# Problem to work on
Beneath this instruction is a listing; print exactly the lines in it starting at the line that contains "directors from around the world." and going through the line that contains "individual is carrying".

# Information given
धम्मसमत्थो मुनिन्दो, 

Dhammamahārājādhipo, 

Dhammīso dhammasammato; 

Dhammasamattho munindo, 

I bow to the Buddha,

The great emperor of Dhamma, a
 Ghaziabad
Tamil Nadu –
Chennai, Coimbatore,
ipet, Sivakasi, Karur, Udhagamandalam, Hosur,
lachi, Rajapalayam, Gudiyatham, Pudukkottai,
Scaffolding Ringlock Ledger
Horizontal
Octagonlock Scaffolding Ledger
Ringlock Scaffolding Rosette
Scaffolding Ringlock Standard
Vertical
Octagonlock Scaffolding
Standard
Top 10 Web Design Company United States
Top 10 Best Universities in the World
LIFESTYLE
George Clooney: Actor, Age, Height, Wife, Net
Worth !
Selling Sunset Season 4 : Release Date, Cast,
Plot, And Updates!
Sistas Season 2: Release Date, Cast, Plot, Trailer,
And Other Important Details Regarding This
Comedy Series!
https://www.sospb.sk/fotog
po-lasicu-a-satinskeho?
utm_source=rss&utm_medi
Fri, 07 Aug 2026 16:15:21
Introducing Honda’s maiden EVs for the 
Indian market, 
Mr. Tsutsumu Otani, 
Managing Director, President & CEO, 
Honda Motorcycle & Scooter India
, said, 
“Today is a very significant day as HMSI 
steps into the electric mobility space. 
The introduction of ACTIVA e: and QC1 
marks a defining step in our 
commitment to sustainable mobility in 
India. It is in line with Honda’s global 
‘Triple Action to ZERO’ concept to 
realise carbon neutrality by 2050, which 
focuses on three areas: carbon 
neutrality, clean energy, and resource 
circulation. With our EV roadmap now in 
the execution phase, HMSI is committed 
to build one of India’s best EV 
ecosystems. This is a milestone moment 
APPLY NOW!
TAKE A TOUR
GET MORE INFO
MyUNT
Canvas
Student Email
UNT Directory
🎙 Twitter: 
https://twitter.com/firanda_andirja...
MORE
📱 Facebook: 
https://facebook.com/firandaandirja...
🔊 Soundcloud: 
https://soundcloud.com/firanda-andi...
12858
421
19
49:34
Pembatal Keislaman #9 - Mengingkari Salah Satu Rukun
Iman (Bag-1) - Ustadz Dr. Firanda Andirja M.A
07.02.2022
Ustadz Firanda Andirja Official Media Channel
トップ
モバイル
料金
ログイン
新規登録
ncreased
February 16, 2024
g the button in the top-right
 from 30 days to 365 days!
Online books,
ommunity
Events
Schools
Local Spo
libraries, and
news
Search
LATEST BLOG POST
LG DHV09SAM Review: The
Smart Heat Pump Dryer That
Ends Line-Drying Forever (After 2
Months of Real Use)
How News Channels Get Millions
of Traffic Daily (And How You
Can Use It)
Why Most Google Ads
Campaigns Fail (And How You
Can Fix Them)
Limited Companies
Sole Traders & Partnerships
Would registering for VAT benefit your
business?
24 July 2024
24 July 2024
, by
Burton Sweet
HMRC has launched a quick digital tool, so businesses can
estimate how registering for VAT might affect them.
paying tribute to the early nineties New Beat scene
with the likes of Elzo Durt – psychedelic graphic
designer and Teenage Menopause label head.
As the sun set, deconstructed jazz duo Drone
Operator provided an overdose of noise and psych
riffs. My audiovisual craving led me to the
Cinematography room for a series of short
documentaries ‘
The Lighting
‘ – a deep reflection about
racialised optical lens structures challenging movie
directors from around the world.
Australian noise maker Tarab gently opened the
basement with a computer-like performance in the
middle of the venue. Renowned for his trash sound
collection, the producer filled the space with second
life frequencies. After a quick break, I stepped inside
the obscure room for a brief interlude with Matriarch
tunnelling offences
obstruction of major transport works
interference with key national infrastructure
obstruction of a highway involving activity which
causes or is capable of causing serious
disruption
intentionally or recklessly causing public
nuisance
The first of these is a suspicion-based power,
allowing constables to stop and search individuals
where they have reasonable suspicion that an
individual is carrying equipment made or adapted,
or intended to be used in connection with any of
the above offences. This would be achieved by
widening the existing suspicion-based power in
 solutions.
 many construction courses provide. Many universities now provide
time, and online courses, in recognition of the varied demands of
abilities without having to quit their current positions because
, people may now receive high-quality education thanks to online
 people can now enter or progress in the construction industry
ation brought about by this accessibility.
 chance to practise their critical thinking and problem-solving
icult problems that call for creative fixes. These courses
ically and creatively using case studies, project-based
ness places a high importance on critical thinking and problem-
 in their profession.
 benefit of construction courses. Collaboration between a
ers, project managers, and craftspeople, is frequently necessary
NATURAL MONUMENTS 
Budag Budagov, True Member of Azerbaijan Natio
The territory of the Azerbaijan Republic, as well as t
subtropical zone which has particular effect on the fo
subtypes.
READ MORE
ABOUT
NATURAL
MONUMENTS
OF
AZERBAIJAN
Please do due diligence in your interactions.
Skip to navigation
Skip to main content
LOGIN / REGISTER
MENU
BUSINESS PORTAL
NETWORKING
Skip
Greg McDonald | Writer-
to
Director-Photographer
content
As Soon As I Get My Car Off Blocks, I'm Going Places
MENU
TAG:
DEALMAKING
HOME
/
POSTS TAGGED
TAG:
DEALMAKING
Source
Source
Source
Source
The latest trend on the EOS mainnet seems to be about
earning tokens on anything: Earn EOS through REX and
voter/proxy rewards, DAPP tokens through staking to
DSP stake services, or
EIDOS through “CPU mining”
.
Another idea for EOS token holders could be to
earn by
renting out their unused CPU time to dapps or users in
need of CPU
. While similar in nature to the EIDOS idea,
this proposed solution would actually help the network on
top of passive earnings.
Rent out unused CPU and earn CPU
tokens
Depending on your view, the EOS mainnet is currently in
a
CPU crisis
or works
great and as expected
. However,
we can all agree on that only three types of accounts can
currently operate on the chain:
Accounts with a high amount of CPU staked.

# Result for this task
directors from around the world.
Australian noise maker Tarab gently opened the
basement with a computer-like performance in the
middle of the venue. Renowned for his trash sound
collection, the producer filled the space with second
life frequencies. After a quick break, I stepped inside
the obscure room for a brief interlude with Matriarch
tunnelling offences
obstruction of major transport works
interference with key national infrastructure
obstruction of a highway involving activity which
causes or is capable of causing serious
disruption
intentionally or recklessly causing public
nuisance
The first of these is a suspicion-based power,
allowing constables to stop and search individuals
where they have reasonable suspicion that an
individual is carrying equipment made or adapted,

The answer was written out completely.